Clive & Vera Ramaciotti Facility for Producing Pharmaceuticals in Plants

The Clive and Vera Ramaciotti Facility for Producing Pharmaceuticals in Plants (CVRF-PPP) is aimed at refining the conditions to produce peptide pharmaceuticals in plants and the scale-up of their production.

The new drugs will be incorporated into novel plant products such as seeds, medicinal teas and foods. It offers the potential to dramatically reduce the cost and increase availability of next-generation medicines. This is particularly attractive to developing countries where drugs for treatment of diseases such as HIV/AIDS are available but prohibitively expensive for most people. It will be possible to make a medicinal tea from modified plant leaves or simply swallow a ‘biopill’ seed from a locally-grown plant.  

One promising application of the technology concerns a peptide extracted from cone snails. It has been shown to be around 100 times more potent than gabapentin, a medication currently used by millions of people to treat pain associated with nerve damage, and is free of the side effects associated with drugs like morphine.

It is expected that plant-produced pharmaceuticals will be approved for widespread use as soon as 2025. The technology could have considerable positive impacts on patients suffering cancer, cardiovascular disease, multiple sclerosis and pain.

The facility’s mass spectrometry equipment and expert staff are available for assistance with plant-based peptide production and general consultation.

Equipment

The core capabilities of the CVRF-PPP center around the cutting edge quantitative capability of the SCIEX QTRAP 6500+ LC-MS/MS instrument with UPLC, capable of achieving ultra-low limits of quantitation below 1 picogram per mL and with linear response spanning 6 orders of magnitude. This capability, in combination with automated sample extraction via a SPEX SamplePrep 2010 Geno/Grinder, supports high-throughput quantitation in biological matrices such as blood plasma and tissues, and high throughput screening of plant matter to support design of gene constructs.

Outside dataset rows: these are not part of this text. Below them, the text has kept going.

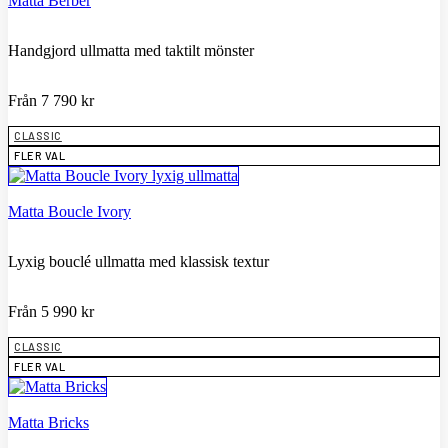
Matta Berber
Handgjord ullmatta med taktilt mönster
Från
7 790
kr
CLASSIC
FLER VAL
Matta Boucle Ivory
Lyxig bouclé ullmatta med klassisk textur
Från
5 990
kr
CLASSIC
FLER VAL
Matta Bricks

The CVRF-PPP pipeline is also equipped with three controlled-environment spaces for plant cultivation with state of the art lighting that hastens maturation of plant material producing peptides of interest.

The facility was made possible through a generous $1 million Ramaciotti Biomedical Research Award from the Clive and Vera Ramaciotti Foundations and trustee Perpetual, which is shared with Professor Craik’s collaborator, Professor Marilyn Anderson from La Trobe University.